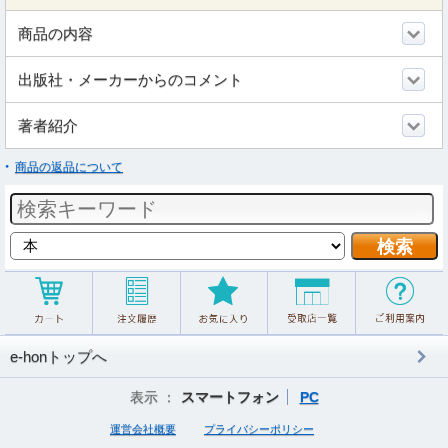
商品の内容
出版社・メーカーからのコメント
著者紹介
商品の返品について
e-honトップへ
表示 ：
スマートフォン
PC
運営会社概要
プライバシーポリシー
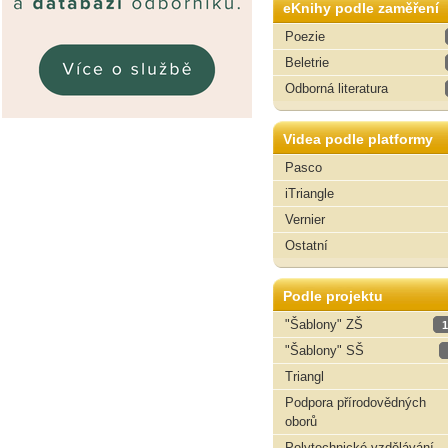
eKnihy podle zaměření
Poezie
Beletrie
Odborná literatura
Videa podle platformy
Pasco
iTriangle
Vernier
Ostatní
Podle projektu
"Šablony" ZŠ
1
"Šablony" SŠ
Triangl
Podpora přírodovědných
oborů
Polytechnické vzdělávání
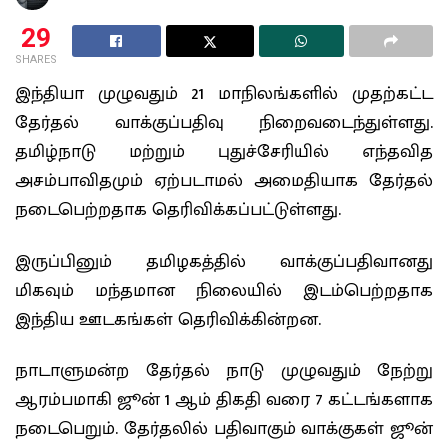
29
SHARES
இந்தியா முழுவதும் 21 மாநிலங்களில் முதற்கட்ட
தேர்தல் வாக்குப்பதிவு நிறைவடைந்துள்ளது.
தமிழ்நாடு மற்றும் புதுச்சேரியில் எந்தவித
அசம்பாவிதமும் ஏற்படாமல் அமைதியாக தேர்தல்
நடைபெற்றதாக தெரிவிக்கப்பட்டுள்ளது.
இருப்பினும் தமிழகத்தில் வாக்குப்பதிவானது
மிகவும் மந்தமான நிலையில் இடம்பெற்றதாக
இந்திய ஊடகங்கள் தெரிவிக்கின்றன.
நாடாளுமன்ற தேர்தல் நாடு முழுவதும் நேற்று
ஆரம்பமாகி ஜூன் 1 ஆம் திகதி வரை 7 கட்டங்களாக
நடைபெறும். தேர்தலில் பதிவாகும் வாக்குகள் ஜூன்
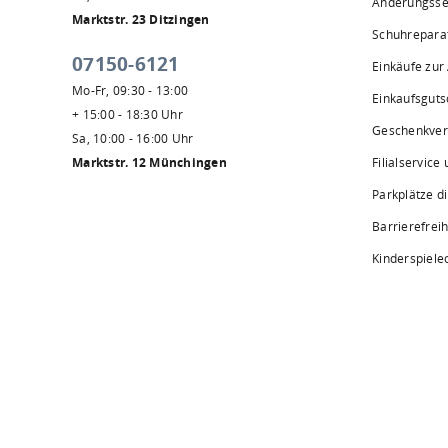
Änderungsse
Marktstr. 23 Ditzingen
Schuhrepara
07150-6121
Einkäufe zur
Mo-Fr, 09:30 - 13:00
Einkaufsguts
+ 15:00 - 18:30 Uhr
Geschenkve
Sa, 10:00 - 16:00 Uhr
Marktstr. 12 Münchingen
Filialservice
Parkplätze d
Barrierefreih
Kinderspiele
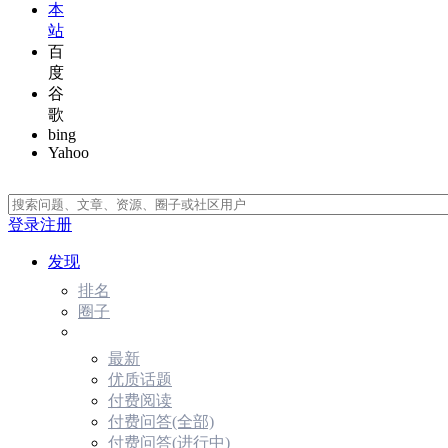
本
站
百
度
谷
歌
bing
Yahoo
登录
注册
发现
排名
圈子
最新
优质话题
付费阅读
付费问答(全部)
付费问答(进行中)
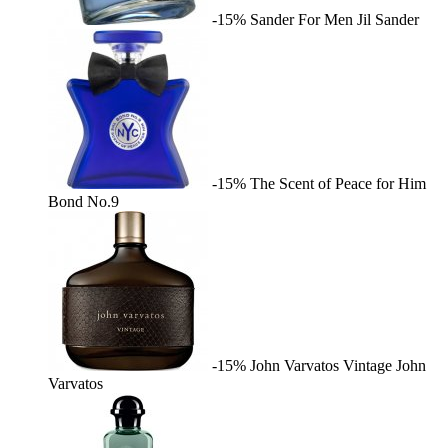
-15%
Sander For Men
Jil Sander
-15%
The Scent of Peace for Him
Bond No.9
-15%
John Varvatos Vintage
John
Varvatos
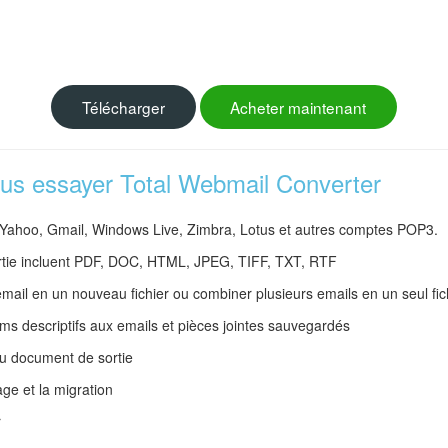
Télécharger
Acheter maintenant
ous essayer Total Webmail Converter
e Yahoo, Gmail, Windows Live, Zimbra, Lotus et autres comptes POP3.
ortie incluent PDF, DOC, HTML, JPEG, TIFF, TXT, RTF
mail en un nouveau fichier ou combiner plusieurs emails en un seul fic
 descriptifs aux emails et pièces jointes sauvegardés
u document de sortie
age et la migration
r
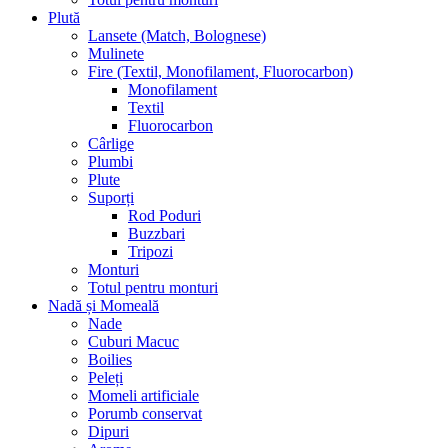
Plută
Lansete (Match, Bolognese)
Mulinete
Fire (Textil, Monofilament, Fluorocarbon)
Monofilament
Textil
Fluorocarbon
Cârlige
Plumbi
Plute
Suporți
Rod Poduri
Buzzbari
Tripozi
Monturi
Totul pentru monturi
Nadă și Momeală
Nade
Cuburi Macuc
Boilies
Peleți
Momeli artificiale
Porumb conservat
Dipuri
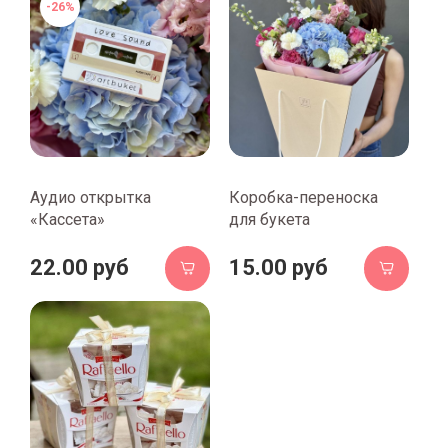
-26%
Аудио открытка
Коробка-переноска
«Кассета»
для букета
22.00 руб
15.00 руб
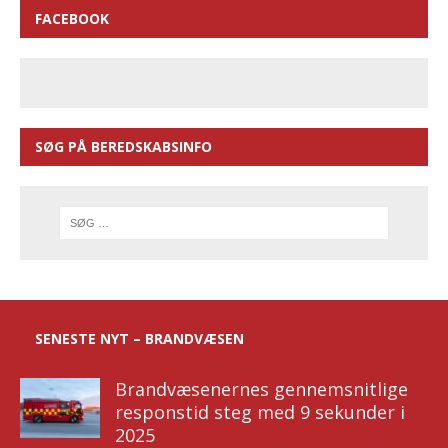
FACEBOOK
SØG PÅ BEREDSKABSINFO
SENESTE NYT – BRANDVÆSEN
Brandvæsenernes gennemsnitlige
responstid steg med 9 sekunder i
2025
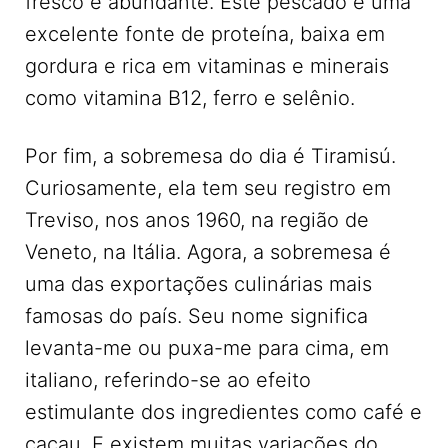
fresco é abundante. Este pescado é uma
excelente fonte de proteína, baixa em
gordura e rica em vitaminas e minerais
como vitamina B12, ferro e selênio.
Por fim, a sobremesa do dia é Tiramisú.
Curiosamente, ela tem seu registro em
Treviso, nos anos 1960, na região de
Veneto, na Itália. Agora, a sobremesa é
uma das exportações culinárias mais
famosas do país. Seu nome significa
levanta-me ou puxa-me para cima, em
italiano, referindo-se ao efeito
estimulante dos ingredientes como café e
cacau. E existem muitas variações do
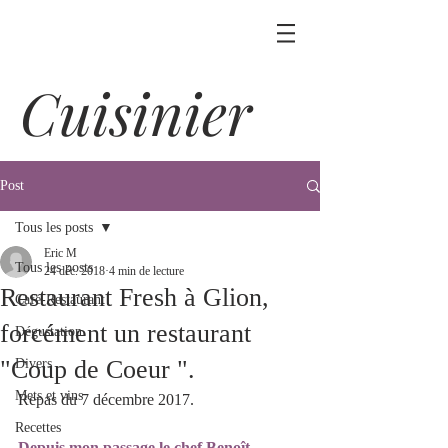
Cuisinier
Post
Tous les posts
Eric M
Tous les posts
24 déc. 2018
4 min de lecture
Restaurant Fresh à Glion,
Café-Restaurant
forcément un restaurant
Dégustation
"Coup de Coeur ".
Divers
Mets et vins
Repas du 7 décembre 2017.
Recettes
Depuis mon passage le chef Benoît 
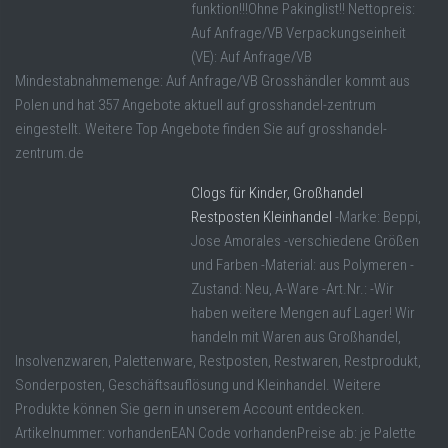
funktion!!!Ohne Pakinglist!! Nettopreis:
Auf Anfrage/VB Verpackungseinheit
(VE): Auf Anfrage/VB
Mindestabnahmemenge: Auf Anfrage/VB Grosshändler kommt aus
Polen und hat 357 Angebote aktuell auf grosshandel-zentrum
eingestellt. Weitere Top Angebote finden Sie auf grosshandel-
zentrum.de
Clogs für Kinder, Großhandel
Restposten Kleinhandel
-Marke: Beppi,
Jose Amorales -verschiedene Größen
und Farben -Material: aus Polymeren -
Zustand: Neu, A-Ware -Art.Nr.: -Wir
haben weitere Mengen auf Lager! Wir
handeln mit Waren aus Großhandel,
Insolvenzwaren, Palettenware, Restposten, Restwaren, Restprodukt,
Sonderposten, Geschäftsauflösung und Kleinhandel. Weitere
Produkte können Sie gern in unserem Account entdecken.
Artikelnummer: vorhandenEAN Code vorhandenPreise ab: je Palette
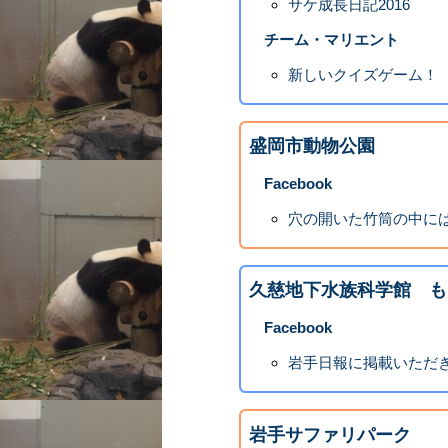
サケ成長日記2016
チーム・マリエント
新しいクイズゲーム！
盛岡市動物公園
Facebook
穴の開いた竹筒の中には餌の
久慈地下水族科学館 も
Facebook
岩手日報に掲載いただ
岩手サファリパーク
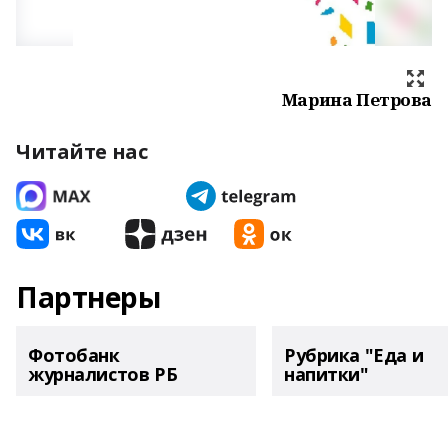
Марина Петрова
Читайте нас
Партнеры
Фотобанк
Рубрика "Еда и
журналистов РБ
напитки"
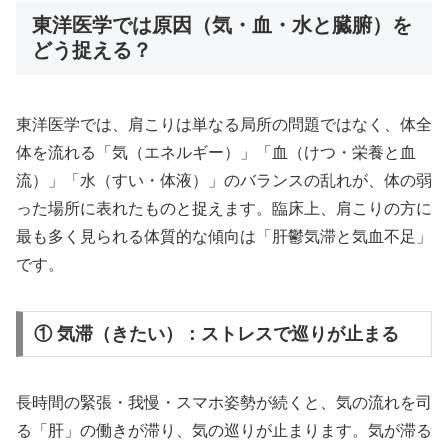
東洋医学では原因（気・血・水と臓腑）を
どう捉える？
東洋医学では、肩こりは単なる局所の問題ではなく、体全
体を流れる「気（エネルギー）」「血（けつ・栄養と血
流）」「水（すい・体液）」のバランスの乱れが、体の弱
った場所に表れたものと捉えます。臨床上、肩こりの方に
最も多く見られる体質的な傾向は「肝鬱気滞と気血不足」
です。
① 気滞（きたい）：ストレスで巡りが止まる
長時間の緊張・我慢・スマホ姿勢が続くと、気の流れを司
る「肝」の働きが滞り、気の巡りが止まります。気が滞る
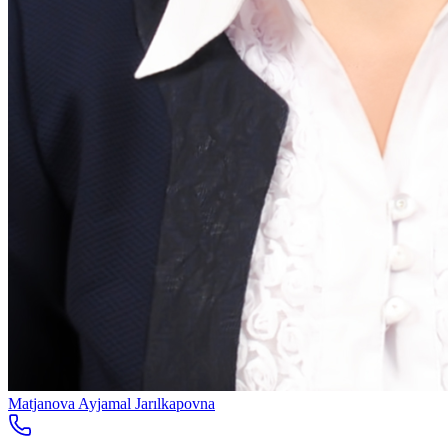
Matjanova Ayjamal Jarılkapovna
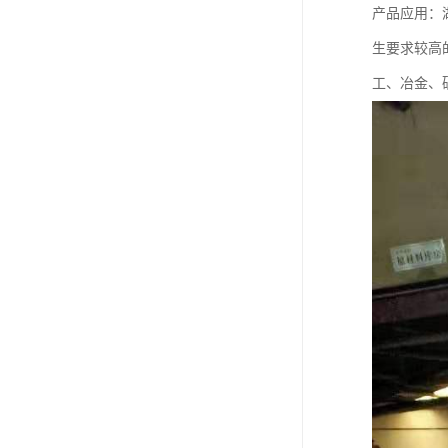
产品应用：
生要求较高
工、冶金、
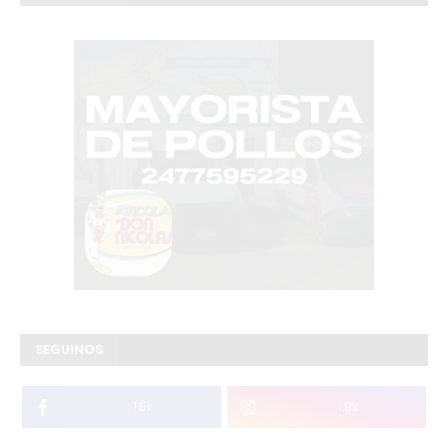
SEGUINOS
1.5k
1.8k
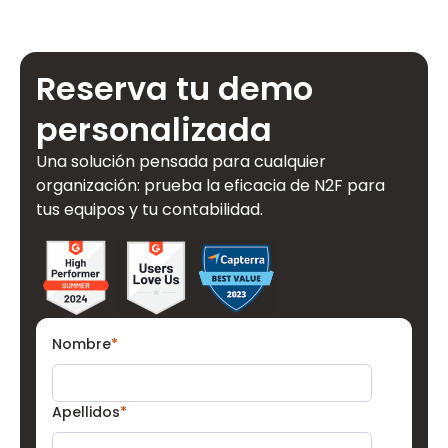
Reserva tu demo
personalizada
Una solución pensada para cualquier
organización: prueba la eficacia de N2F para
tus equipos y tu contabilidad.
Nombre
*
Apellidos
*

········

[THE PROBLEM]
Only lines with the word "sobremesa" are wanted; pull each of them from the records.

[ANSWER SPACE]
Por fim, a sobremesa do dia é Tiramisú.
Veneto, na Itália. Agora, a sobremesa é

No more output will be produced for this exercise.